Personal information
- Born: 13 August 2003 (age 22) Turkey

Sport
- Country: Turkey
- Event: 100 m hurdles

Medal record
Women's athletics
Representing Turkey
Islamic Solidarity Games
| Gold medal – first place | 2025 Riyadh | 100 m hurdles |

= Cansu Nimet Sayın =

Turkish hurdler (born 2003)

Cansu Nimet Sayın (born 13 August 2003) is a Turkish spint hurdler.

== Sport career ==
Sayın is a member of Enka SK.

She competed in the 100 m hurdles and 4 × 100 m relay events at the 2023 European Athletics U23 Championships in Espoo, Finland without achieving success.

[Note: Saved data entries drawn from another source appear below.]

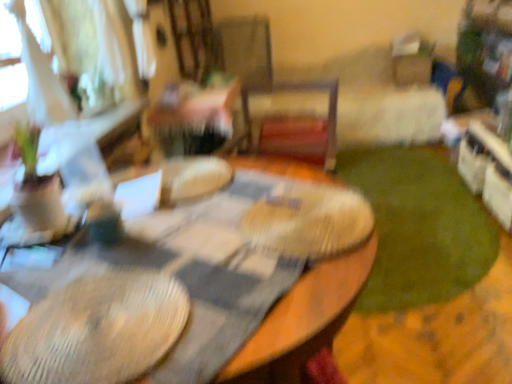 Locate an element on the screen. Image resolution: width=512 pixels, height=384 pixels. free spot below green plush carpet at lower right (from a real-world perspective) is located at coordinates (419, 215). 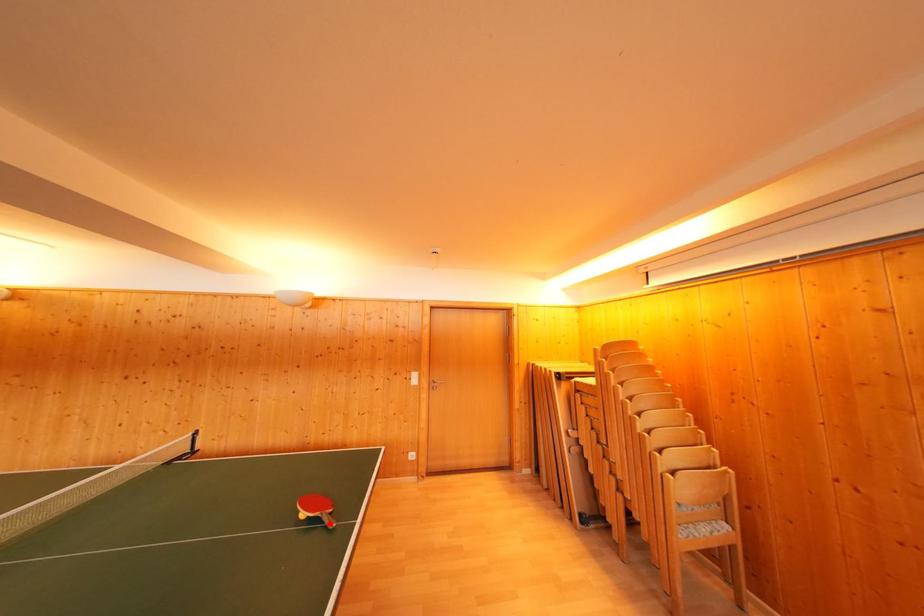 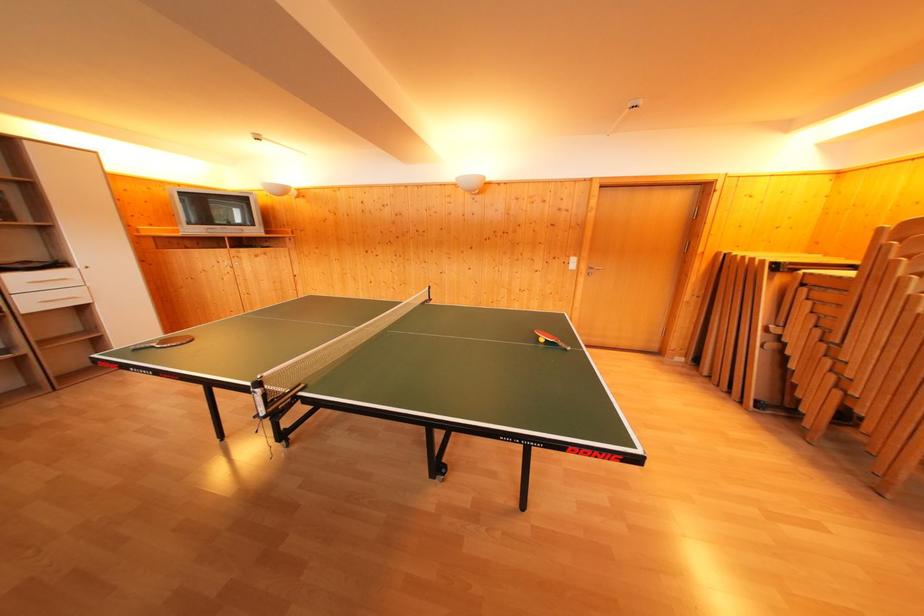 Question: I am providing you with two images of the same scene from different viewpoints. A red point is shown in image1. For the corresponding object point in image2, is it positioned nearer or farther from the camera?

Choices:
 (A) Nearer
 (B) Farther

Answer: (B) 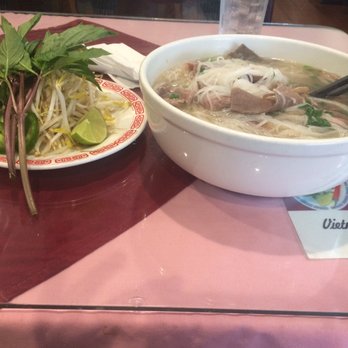 Identify the location of chopsticks. Image resolution: width=348 pixels, height=348 pixels. (331, 85), (338, 90). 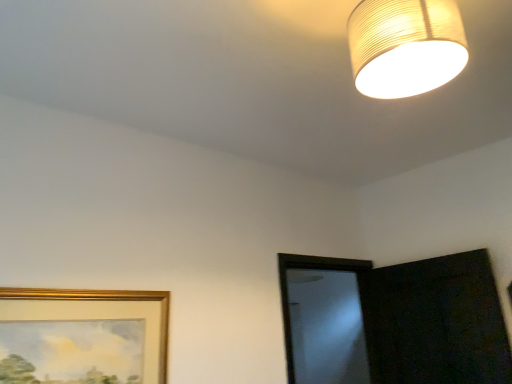 Question: Is gold-framed picture at lower left smaller than matte paper lampshade at upper right?

Choices:
 (A) yes
 (B) no

Answer: (A)

Question: Is gold-framed picture at lower left closer to camera compared to matte paper lampshade at upper right?

Choices:
 (A) yes
 (B) no

Answer: (B)

Question: From a real-world perspective, is gold-framed picture at lower left over matte paper lampshade at upper right?

Choices:
 (A) yes
 (B) no

Answer: (B)

Question: From a real-world perspective, does gold-framed picture at lower left sit lower than matte paper lampshade at upper right?

Choices:
 (A) no
 (B) yes

Answer: (B)

Question: Can you confirm if gold-framed picture at lower left is taller than matte paper lampshade at upper right?

Choices:
 (A) no
 (B) yes

Answer: (B)

Question: Can you confirm if gold-framed picture at lower left is positioned to the left of matte paper lampshade at upper right?

Choices:
 (A) no
 (B) yes

Answer: (B)

Question: From the image's perspective, does matte paper lampshade at upper right appear higher than gold-framed picture at lower left?

Choices:
 (A) no
 (B) yes

Answer: (B)

Question: Is gold-framed picture at lower left inside matte paper lampshade at upper right?

Choices:
 (A) no
 (B) yes

Answer: (A)

Question: Are matte paper lampshade at upper right and gold-framed picture at lower left located far from each other?

Choices:
 (A) no
 (B) yes

Answer: (B)

Question: Considering the relative sizes of matte paper lampshade at upper right and gold-framed picture at lower left in the image provided, is matte paper lampshade at upper right wider than gold-framed picture at lower left?

Choices:
 (A) yes
 (B) no

Answer: (A)

Question: Can you confirm if matte paper lampshade at upper right is thinner than gold-framed picture at lower left?

Choices:
 (A) no
 (B) yes

Answer: (A)

Question: From a real-world perspective, is matte paper lampshade at upper right physically above gold-framed picture at lower left?

Choices:
 (A) no
 (B) yes

Answer: (B)

Question: Considering the positions of matte paper lampshade at upper right and gold-framed picture at lower left in the image, is matte paper lampshade at upper right taller or shorter than gold-framed picture at lower left?

Choices:
 (A) short
 (B) tall

Answer: (A) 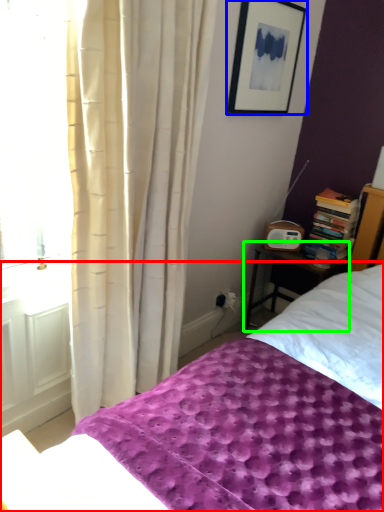 Question: Considering the real-world distances, which object is closest to bed (highlighted by a red box)? picture frame (highlighted by a blue box) or nightstand (highlighted by a green box).

Choices:
 (A) picture frame
 (B) nightstand

Answer: (B)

She was eliminated in the heat of the 100 m hurdles event at the 2025 European Athletics U23 Championships in Bergen, Norway.

At the 2025 Summer World University Game in Bochum, Germany, she was eliminated in the semifinals of the 100 m hurdles.

She competed at the 2025 Islamic Solidarity Games in Riyadh, Saudi Arabia, and won the gold medal in the 100 m hurdles event.

== Personal life ==
Cansu Nimet Sayın was born on 13 August 2003.

She studied in the Faculty of Sports science at Marmara University in Istanbul.